## Records to use
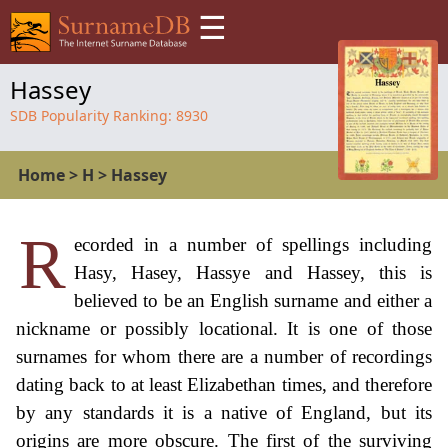
☰
Hassey
SDB Popularity Ranking:
8930
Home
>
H
>
Hassey
R
ecorded in a number of spellings including
Hasy, Hasey, Hassye and Hassey, this is
believed to be an English surname and either a
nickname or possibly locational. It is one of those
surnames for whom there are a number of recordings
dating back to at least Elizabethan times, and therefore
by any standards it is a native of England, but its
origins are more obscure. The first of the surviving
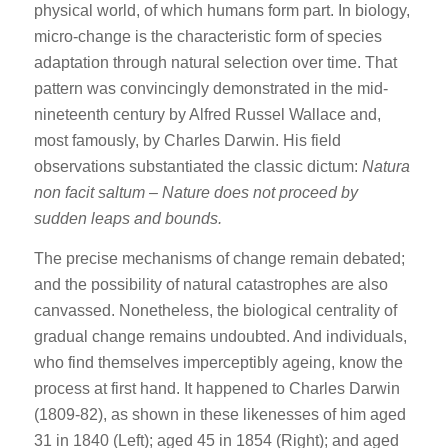
physical world, of which humans form part. In biology,
micro-change is the characteristic form of species
adaptation through natural selection over time. That
pattern was convincingly demonstrated in the mid-
nineteenth century by Alfred Russel Wallace and,
most famously, by Charles Darwin. His field
observations substantiated the classic dictum:
Natura
non facit saltum
–
Nature does not proceed by
sudden leaps and bounds.
The precise mechanisms of change remain debated;
and the possibility of natural catastrophes are also
canvassed. Nonetheless, the biological centrality of
gradual change remains undoubted. And individuals,
who find themselves imperceptibly ageing, know the
process at first hand. It happened to Charles Darwin
(1809-82), as shown in these likenesses of him aged
31 in 1840 (Left); aged 45 in 1854 (Right); and aged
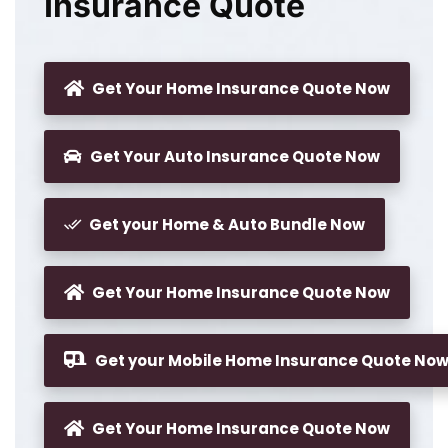
Insurance Quote
Get Your Home Insurance Quote Now
Get Your Auto Insurance Quote Now
Get your Home & Auto Bundle Now
Get Your Home Insurance Quote Now
Get your Mobile Home Insurance Quote No
Get Your Home Insurance Quote Now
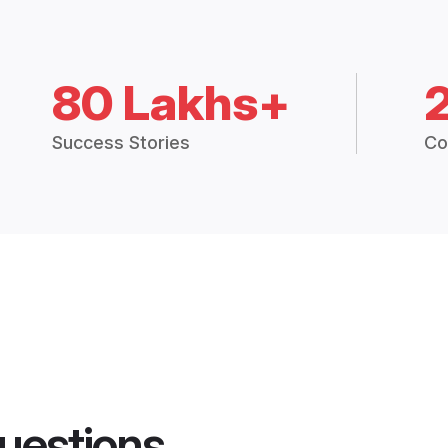
80 Lakhs+
Success Stories
Co
uestions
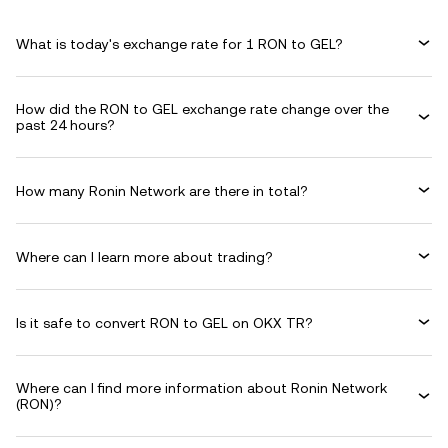
What is today's exchange rate for 1 RON to GEL?
How did the RON to GEL exchange rate change over the
past 24 hours?
How many Ronin Network are there in total?
Where can I learn more about trading?
Is it safe to convert RON to GEL on OKX TR?
Where can I find more information about Ronin Network
(RON)?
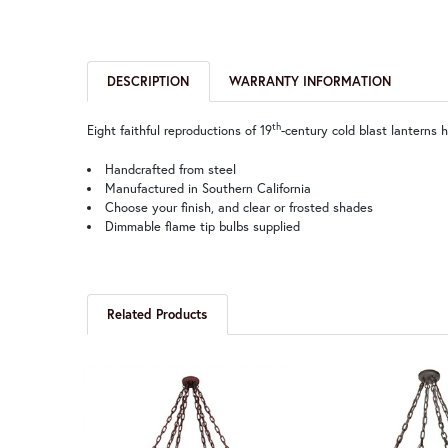
DESCRIPTION
WARRANTY INFORMATION
th
Eight faithful reproductions of 19
-century cold blast lanterns 
Handcrafted from steel
Manufactured in Southern California
Choose your finish, and clear or frosted shades
Dimmable flame tip bulbs supplied
Related Products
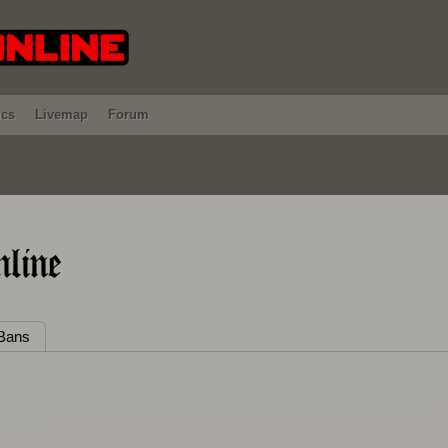
ics
Livemap
Forum
line
Bans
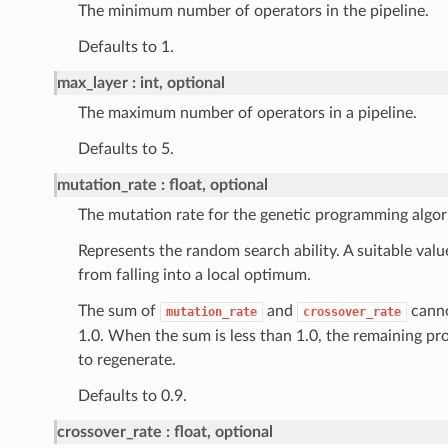
The minimum number of operators in the pipeline.
Defaults to 1.
max_layer
int, optional
The maximum number of operators in a pipeline.
Defaults to 5.
mutation_rate
float, optional
The mutation rate for the genetic programming algor
Represents the random search ability. A suitable val
from falling into a local optimum.
The sum of
and
canno
mutation_rate
crossover_rate
1.0. When the sum is less than 1.0, the remaining pro
to regenerate.
Defaults to 0.9.
crossover_rate
float, optional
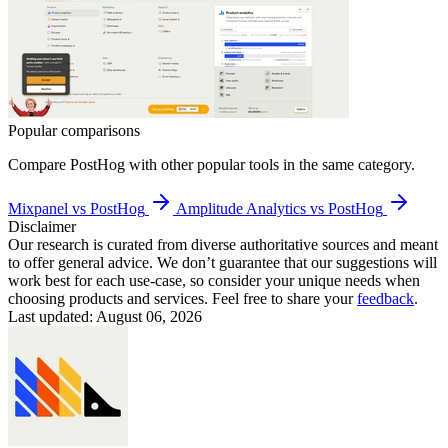
Popular comparisons
Compare
PostHog
with other popular tools in the same category.
Mixpanel vs PostHog
Amplitude Analytics vs PostHog
Disclaimer
Our research is curated from diverse authoritative sources and meant
to offer general advice. We don’t guarantee that our suggestions will
work best for each use-case, so consider your unique needs when
choosing products and services. Feel free to share your
feedback
.
Last updated: August 06, 2026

## What you need to do
All records above are to be printed exactly, minus the pictures they contain.

## Solution below
☰
Hassey
SDB Popularity Ranking:
8930
Home
>
H
>
Hassey
R
ecorded in a number of spellings including
Hasy, Hasey, Hassye and Hassey, this is
believed to be an English surname and either a
nickname or possibly locational. It is one of those
surnames for whom there are a number of recordings
dating back to at least Elizabethan times, and therefore
by any standards it is a native of England, but its
origins are more obscure. The first of the surviving
physical world, of which humans form part. In biology,
micro-change is the characteristic form of species
adaptation through natural selection over time. That
pattern was convincingly demonstrated in the mid-
nineteenth century by Alfred Russel Wallace and,
most famously, by Charles Darwin. His field
observations substantiated the classic dictum:
Natura
non facit saltum
–
Nature does not proceed by
sudden leaps and bounds.
The precise mechanisms of change remain debated;
and the possibility of natural catastrophes are also
canvassed. Nonetheless, the biological centrality of
gradual change remains undoubted. And individuals,
who find themselves imperceptibly ageing, know the
process at first hand. It happened to Charles Darwin
(1809-82), as shown in these likenesses of him aged
31 in 1840 (Left); aged 45 in 1854 (Right); and aged
Insurance Quote
Get Your Home Insurance Quote Now
Get Your Auto Insurance Quote Now
Get your Home & Auto Bundle Now
Get Your Home Insurance Quote Now
Get your Mobile Home Insurance Quote No
Get Your Home Insurance Quote Now
80 Lakhs+
Success Stories
Co
uestions
What is today's exchange rate for 1 RON to GEL?
How did the RON to GEL exchange rate change over the
past 24 hours?
How many Ronin Network are there in total?
Where can I learn more about trading?
Is it safe to convert RON to GEL on OKX TR?
Where can I find more information about Ronin Network
(RON)?
DESCRIPTION
WARRANTY INFORMATION
th
Eight faithful reproductions of 19
-century cold blast lanterns 
Handcrafted from steel
Manufactured in Southern California
Choose your finish, and clear or frosted shades
Dimmable flame tip bulbs supplied
Related Products
ics
Livemap
Forum
line
Bans
The minimum number of operators in the pipeline.
Defaults to 1.
max_layer
int, optional
The maximum number of operators in a pipeline.
Defaults to 5.
mutation_rate
float, optional
The mutation rate for the genetic programming algor
Represents the random search ability. A suitable val
from falling into a local optimum.
The sum of
and
canno
mutation_rate
crossover_rate
1.0. When the sum is less than 1.0, the remaining pro
to regenerate.
Defaults to 0.9.
crossover_rate
float, optional
Popular comparisons
Compare
PostHog
with other popular tools in the same category.
Mixpanel vs PostHog
Amplitude Analytics vs PostHog
Disclaimer
Our research is curated from diverse authoritative sources and meant
to offer general advice. We don’t guarantee that our suggestions will
work best for each use-case, so consider your unique needs when
choosing products and services. Feel free to share your
feedback
.
Last updated: August 06, 2026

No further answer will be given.